# Singer "Heavy Duty" 4411 Model - Please Help!



## Kgrindle

My new Singer has stopped raising the bobbin thread and I've only used the machine for a couple of days. It was working fine, with no signs of damage. When attempting to sew yesterday I noticed the upper thread continues to move up and down and makes a loop without grabbing the bobbin thread. I'm not sure what's causing the problem.

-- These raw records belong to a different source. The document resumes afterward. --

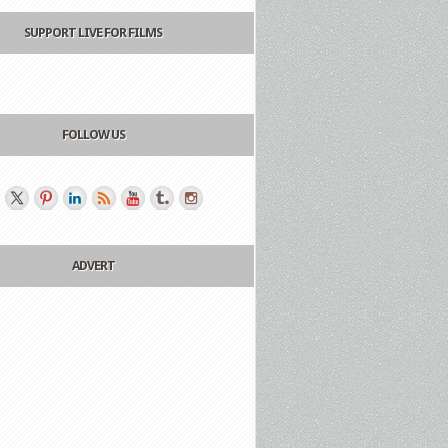
SUPPORT LIVE FOR FILMS
FOLLOW US
ADVERT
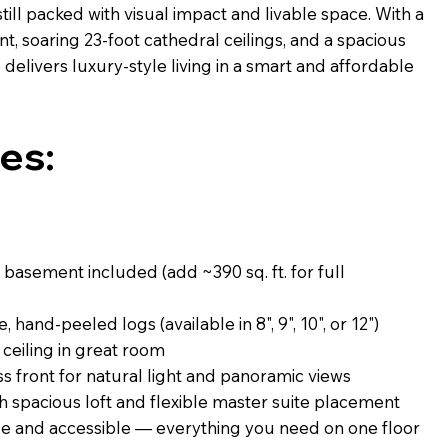
till packed with visual impact and livable space. With a
t, soaring 23-foot cathedral ceilings, and a spacious
 delivers luxury-style living in a smart and affordable
es:
 basement included (add ~390 sq. ft. for full
 hand-peeled logs (available in 8", 9", 10", or 12")
 ceiling in great room
s front for natural light and panoramic views
 spacious loft and flexible master suite placement
 and accessible — everything you need on one floor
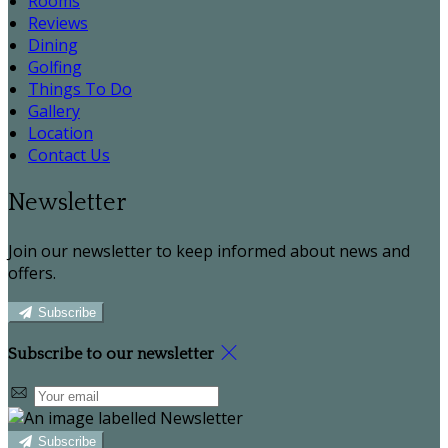
Rooms
Reviews
Dining
Golfing
Things To Do
Gallery
Location
Contact Us
Newsletter
Join our newsletter to keep informed about news and
offers.
Subscribe
Subscribe to our newsletter
Subscribe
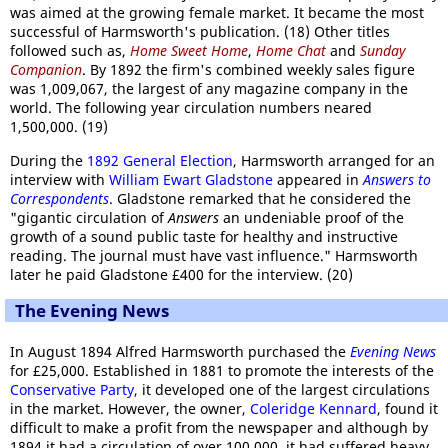
was aimed at the growing female market. It became the most
successful of Harmsworth's publication. (18) Other titles
followed such as,
Home Sweet Home
,
Home Chat
and
Sunday
Companion
. By 1892 the firm's combined weekly sales figure
was 1,009,067, the largest of any magazine company in the
world. The following year circulation numbers neared
1,500,000. (19)
During the
1892 General Election
, Harmsworth arranged for an
interview with
William Ewart Gladstone
appeared in
Answers to
Correspondents
. Gladstone remarked that he considered the
"gigantic circulation of
Answers
an undeniable proof of the
growth of a sound public taste for healthy and instructive
reading. The journal must have vast influence." Harmsworth
later he paid Gladstone £400 for the interview. (20)
The Evening News
In August 1894 Alfred Harmsworth purchased the
Evening News
for £25,000. Established in 1881 to promote the interests of the
Conservative Party
, it developed one of the largest circulations
in the market. However, the owner,
Coleridge Kennard
, found it
difficult to make a profit from the newspaper and although by
1894 it had a circulation of over 100,000, it had suffered heavy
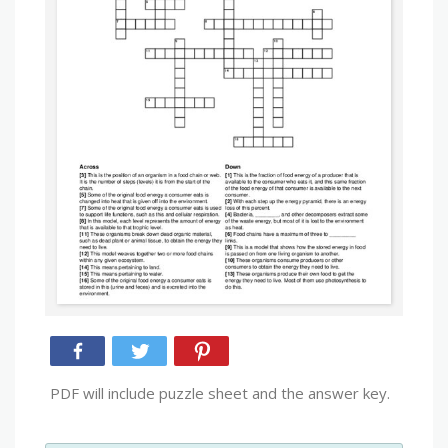
PDF will include puzzle sheet and the answer key.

If anyone has experience with this could you please let me know if this is a serious problem or if I'm overlooking something simple?

Thanks in advance!


----------



## SABL

Have you checked the troubleshooting guide in your owner's manual?? It has been years since a sewing machine has been used in my household.....:laugh:. Bobbins do not hold a great amount of thread......have you checked to see if it is empty?? I think a little 'tail' of thread must stick out of the bobbin in order for the mechanism to pick it up and insert it into the loop created in the upper thread. Perhaps thread tension is not enough??


----------



## WereBo

Hi Kgrindle and welcome to TSF :wave:

According to Mrs WereBo (an avid textile-crafter :wink it's a problem with the threading of the lower bobbin. You'll need to remove it, remove any loose threads then replace the bobbin, whilst checking that the cotton is correctly threaded through the guide. The thread on the bobbin needs to run against, not with the flow. This is to allow the 'catch' to make the stitch.

I hope this makes sense to you, it's gobbledegook to me... :grin:


----------